La mort de près

Jean Perguet, Journal du samedi 12 janvier 2019, le même soir.

La mort de près de Maurice Genevoix, La Table ronde, collection La petite Vermillon, 2016.

Rapporté par Chantal qui a profité d’un moment de répit lyonnais pour faire un tour dans la belle librairie Vivement dimanche à la Croix-Rousse. Je ne lirai sûrement pas Ceux de 14, c’est trop tard, le centenaire est passé, je suis passé à autre chose, mais ce court ouvrage est le moyen de rencontrer cet auteur dans le registre de la guerre, et de sa « lecture » avec le décalage et la sagesse de l’âge : Maurice Genevoix a alors quatre-vingts ans.
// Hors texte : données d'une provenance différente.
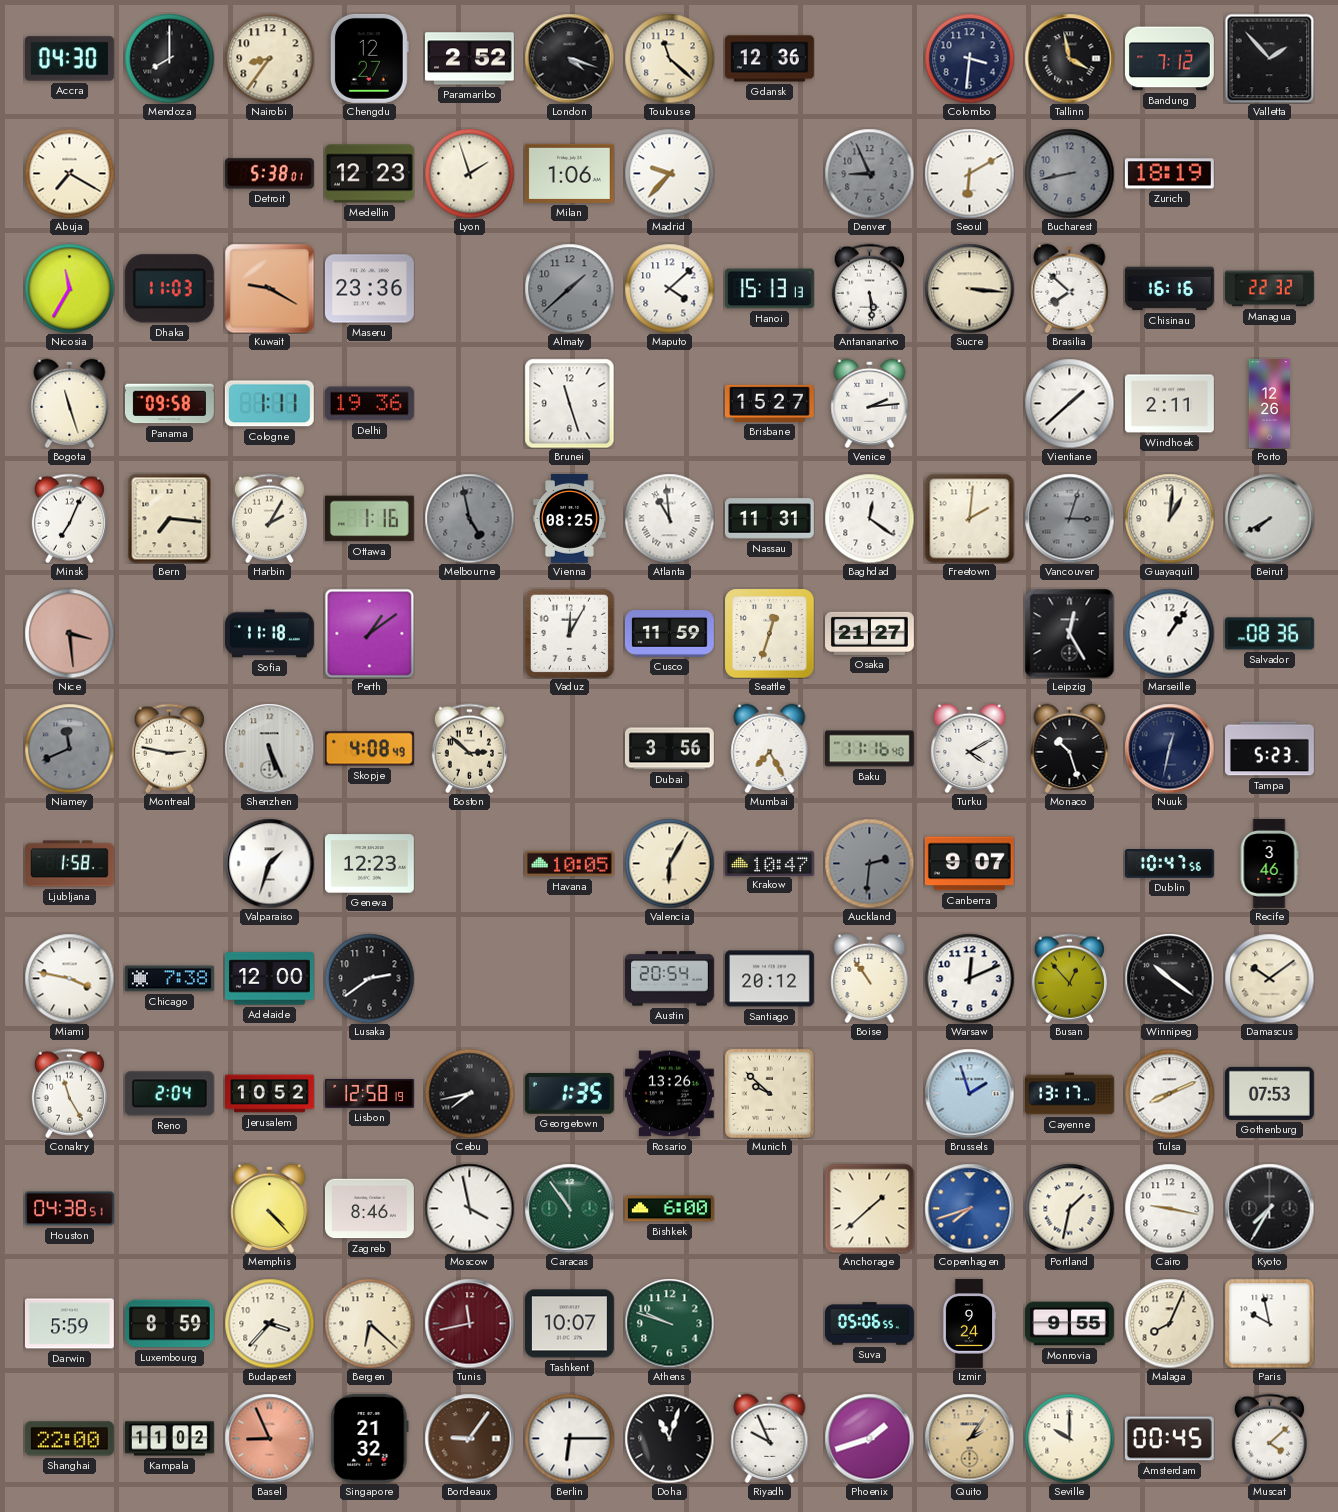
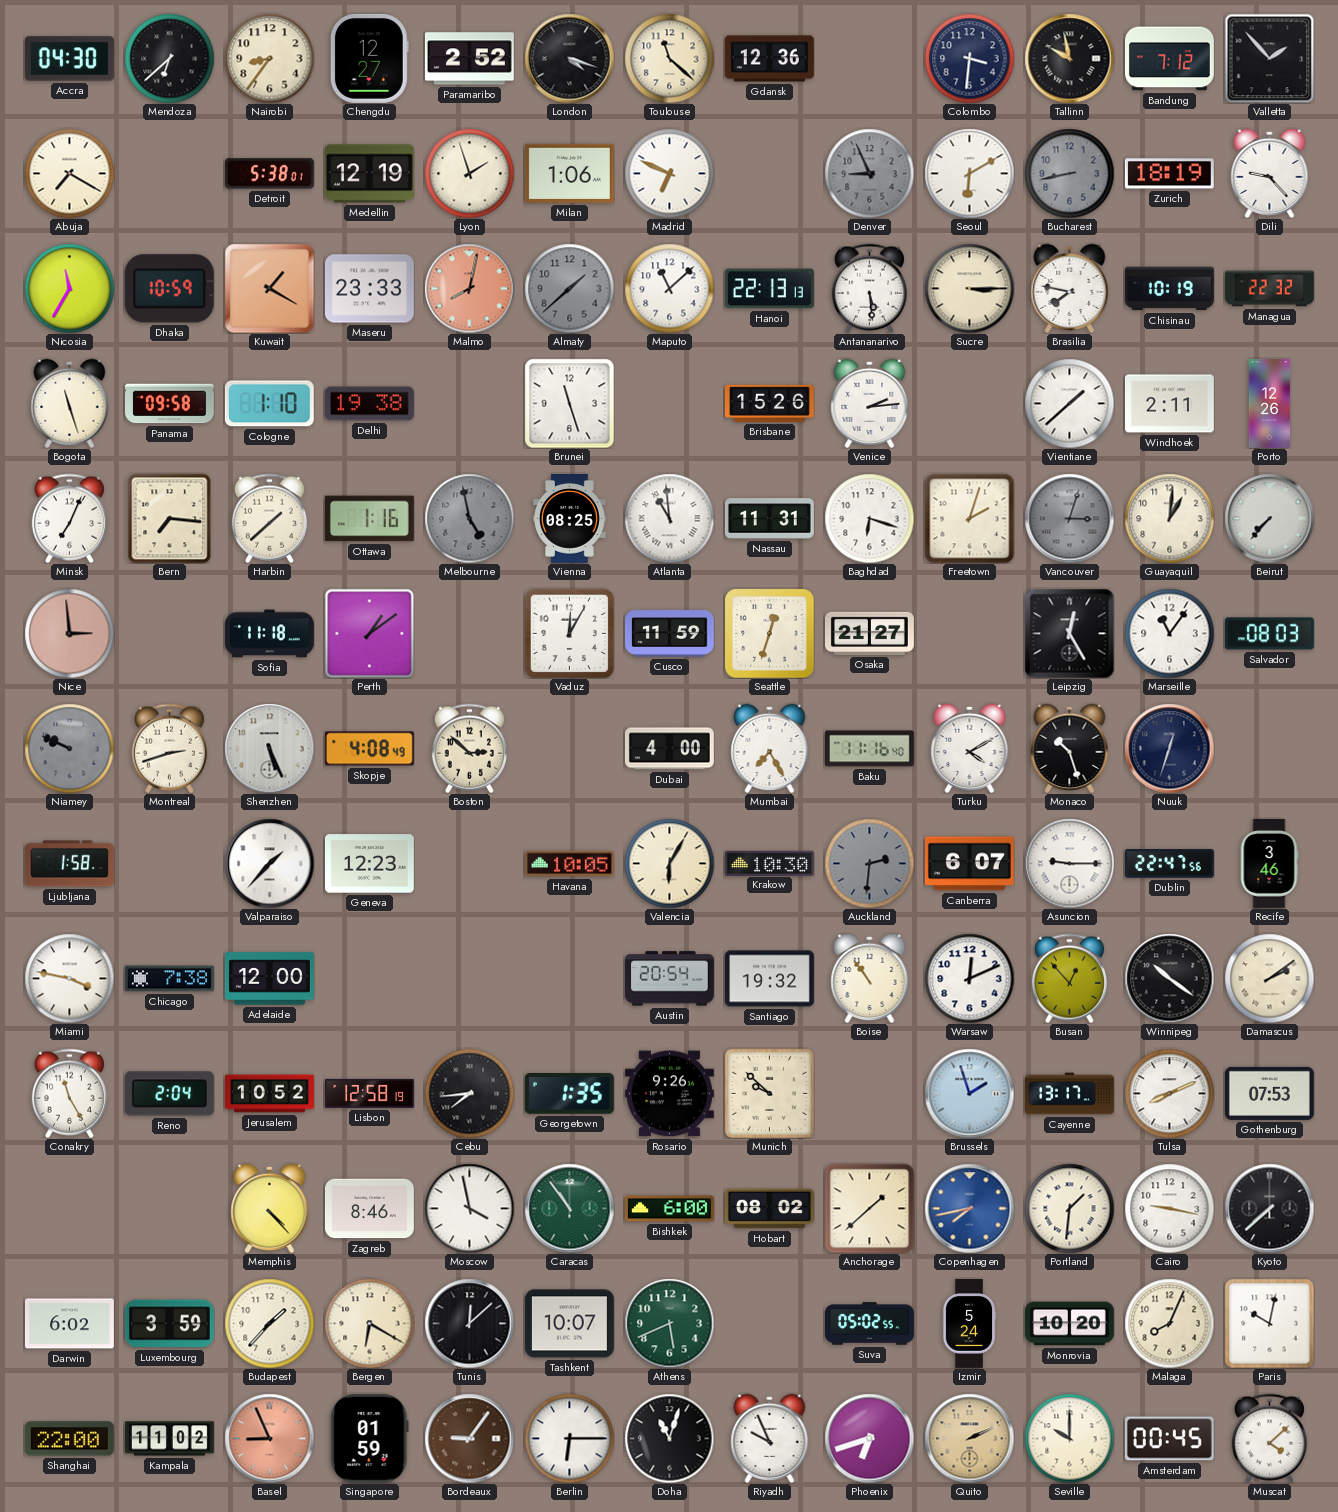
Mendoza: 8:00 -> 6:38
Tallinn: 3:58 -> 9:58
Medellin: 12:23 -> 12:19
Madrid: 9:37 -> 6:49
Dili: none -> 9:23
Dhaka: 11:03 -> 10:59
Kuwait: 9:20 -> 1:20
Maseru: 23:36 -> 23:33
Malmo: none -> 8:02
Maputo: 4:08 -> 11:08
Hanoi: 15:13 -> 22:13
Sucre: 3:16 -> 3:15
Brasilia: 7:52 -> 7:47
Chisinau: 16:16 -> 10:19
Cologne: 1:11 -> 1:10
Delhi: 19:36 -> 19:38
Brisbane: 15:27 -> 15:26
Harbin: 2:05 -> 1:38
Baghdad: 12:21 -> 6:18
Freetown: 2:01 -> 2:03
Beirut: 7:40 -> 7:37
Nice: 3:29 -> 2:59
Marseille: 1:06 -> 11:06
Salvador: 08:36 -> 08:03
Niamey: 11:41 -> 9:49
Montreal: 2:47 -> 2:42
Dubai: 3:56 -> 4:00
Nuuk: 12:32 -> 12:33
Tampa: 5:23 -> none
Valparaiso: 1:33 -> 1:37
Krakow: 10:47 -> 10:30
Canberra: 9:07 -> 6:07
Asuncion: none -> 9:15
Dublin: 10:47 -> 22:47
Lusaka: 2:39 -> none
Santiago: 20:12 -> 19:32
Damascus: 10:09 -> 2:09
Cebu: 7:43 -> 7:44
Rosario: 13:26 -> 9:26
Houston: 04:38 -> none
Hobart: none -> 08:02
Copenhagen: 7:42 -> 7:43
Portland: 1:32 -> 1:31
Kyoto: 7:35 -> 7:38
Darwin: 5:59 -> 6:02
Luxembourg: 8:59 -> 3:59
Budapest: 3:37 -> 1:37
Bergen: 6:22 -> 6:20
Tunis: 11:43 -> 12:08
Tunis dial: burgundy -> black
Athens: 9:48 -> 5:41
Suva: 05:06 -> 05:02
Izmir: 9:24 -> 5:24
Monrovia: 9:55 -> 10:20
Paris: 9:58 -> 10:02
Singapore: 21:32 -> 01:59
Phoenix: 1:42 -> 6:42
Quito: 2:06 -> 2:11
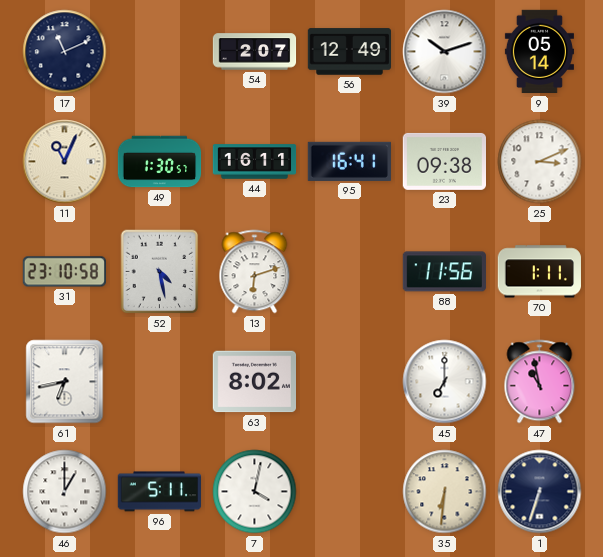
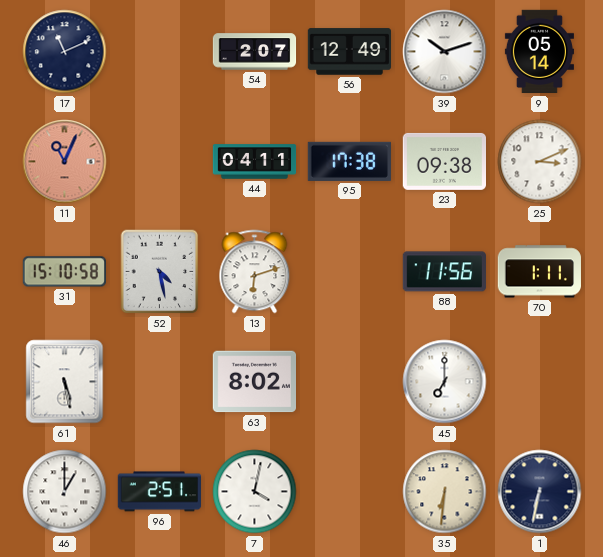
11 dial: cream -> salmon
49: 1:30 -> none
44: 16:11 -> 04:11
95: 16:41 -> 17:38
31: 23:10 -> 15:10
61: 6:43 -> 5:28
47: 10:58 -> none
96: 5:11 -> 2:51
1: 6:33 -> 6:32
Encore un livre dévoré malgré un mauvais pressentiment de départ parce que l’évocation du sujet démarre par une écriture somptueuse, théâtrale par l’évocation de ce bain de sang par celui d’une vache que je trouvai légèrement déplacé et me rendit mal à l’aise.

Puis, une fois entré dans le sujet la mort de près se précise, l’étau se resserre, l’horreur arrive, salutaire car je me souviens de la difficulté que j’ai eue à la Toussaint dernière pour expliquer à mon petit-fils de 9 ans que la guerre, la vraie, celle qu’il étudiait en classe, celle qu’il devait commémorer, n’était pas qu’une histoire de héros, n’était pas un jeu vidéo, mais un concentré d’horreur, le carnage des uns, l’attente des autres. Un drame que je souhaitais qu’il ne connaisse jamais comme j’avais eu cette chance — j’aurais peut-être toujours la chance — de ne jamais connaître. J’avais alors essayé de décrire l’horreur sans trouver les mots ni le fragment littéraire correspondant. Et là, je les avais, voraces comme un « 77 », page 50, 59 ou 61. Avec ce renversement de situation à la fois tragique et burlesque, ce bouton de vareuse salvateur (page 69 à 79) qui en fit un survivant qui nous laissa ce tout aussi salvateur témoignage. Un livre que je lis au moment où, chaque samedi, je crains qu’une provocation tourne en émeute, puis en répression, voire en carnage (l’histoire hélas montre que l’inconcevable arrive même en démocratie).

Et Maurice Genevoix de nous livrer ce remarquable épilogue : « Mais comment irais-je au-delà ? ».